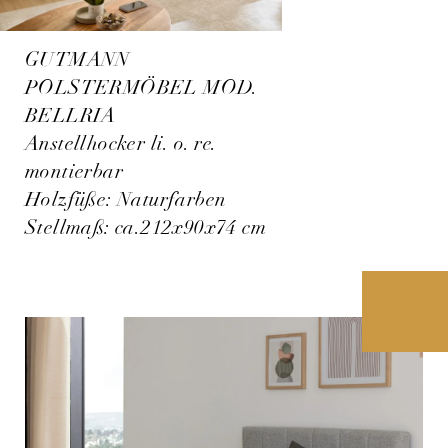
GUTMANN
POLSTERMÖBEL MOD.
BELLRIA
Anstellhocker li. o. re.
montierbar
Holzfüße: Naturfarben
Stellmaß: ca.212x90x74 cm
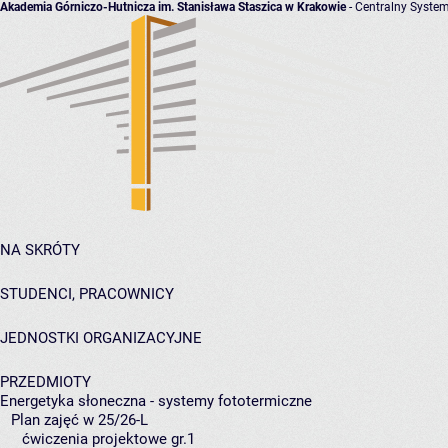
Akademia Górniczo-Hutnicza im. Stanisława Staszica w Krakowie
- Centralny System
NA SKRÓTY
STUDENCI, PRACOWNICY
JEDNOSTKI ORGANIZACYJNE
PRZEDMIOTY
Energetyka słoneczna - systemy fototermiczne
Plan zajęć w 25/26-L
ćwiczenia projektowe gr.1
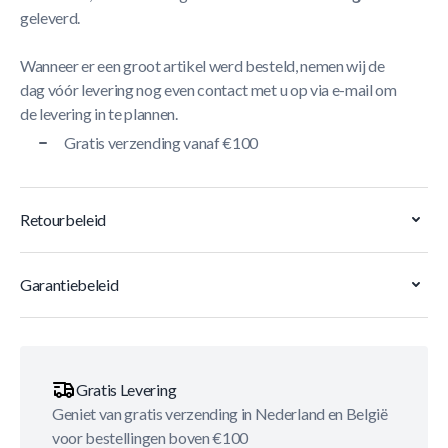
geleverd.
Wanneer er een groot artikel werd besteld, nemen wij de
dag vóór levering nog even contact met u op via e-mail om
de levering in te plannen.
Gratis verzending vanaf €100
Retourbeleid
Garantiebeleid
Gratis Levering
Geniet van gratis verzending in Nederland en België
voor bestellingen boven €100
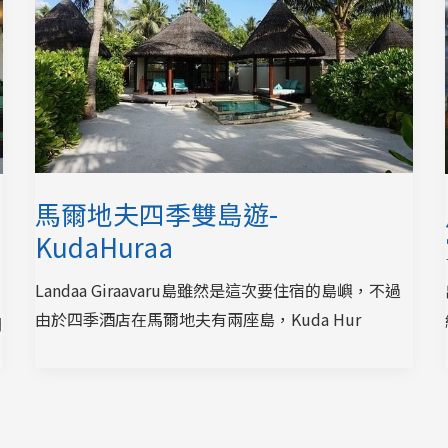
馬爾地夫四季雙島遊-
KudaHuraa
Landaa Giraavaru島雖然是這次要住宿的島嶼，不過
由於四季酒店在馬爾地夫有兩座島，Kuda Hur
間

▶ **What needs to be done**:
After locating the line that contains "de levering in te plannen.", output it and all later lines through the end of the material exactly, leaving out pictures.

▶ **Task response**:
de levering in te plannen.
Gratis verzending vanaf €100
Retourbeleid
Garantiebeleid
Gratis Levering
Geniet van gratis verzending in Nederland en België
voor bestellingen boven €100
馬爾地夫四季雙島遊-
KudaHuraa
Landaa Giraavaru島雖然是這次要住宿的島嶼，不過
由於四季酒店在馬爾地夫有兩座島，Kuda Hur
間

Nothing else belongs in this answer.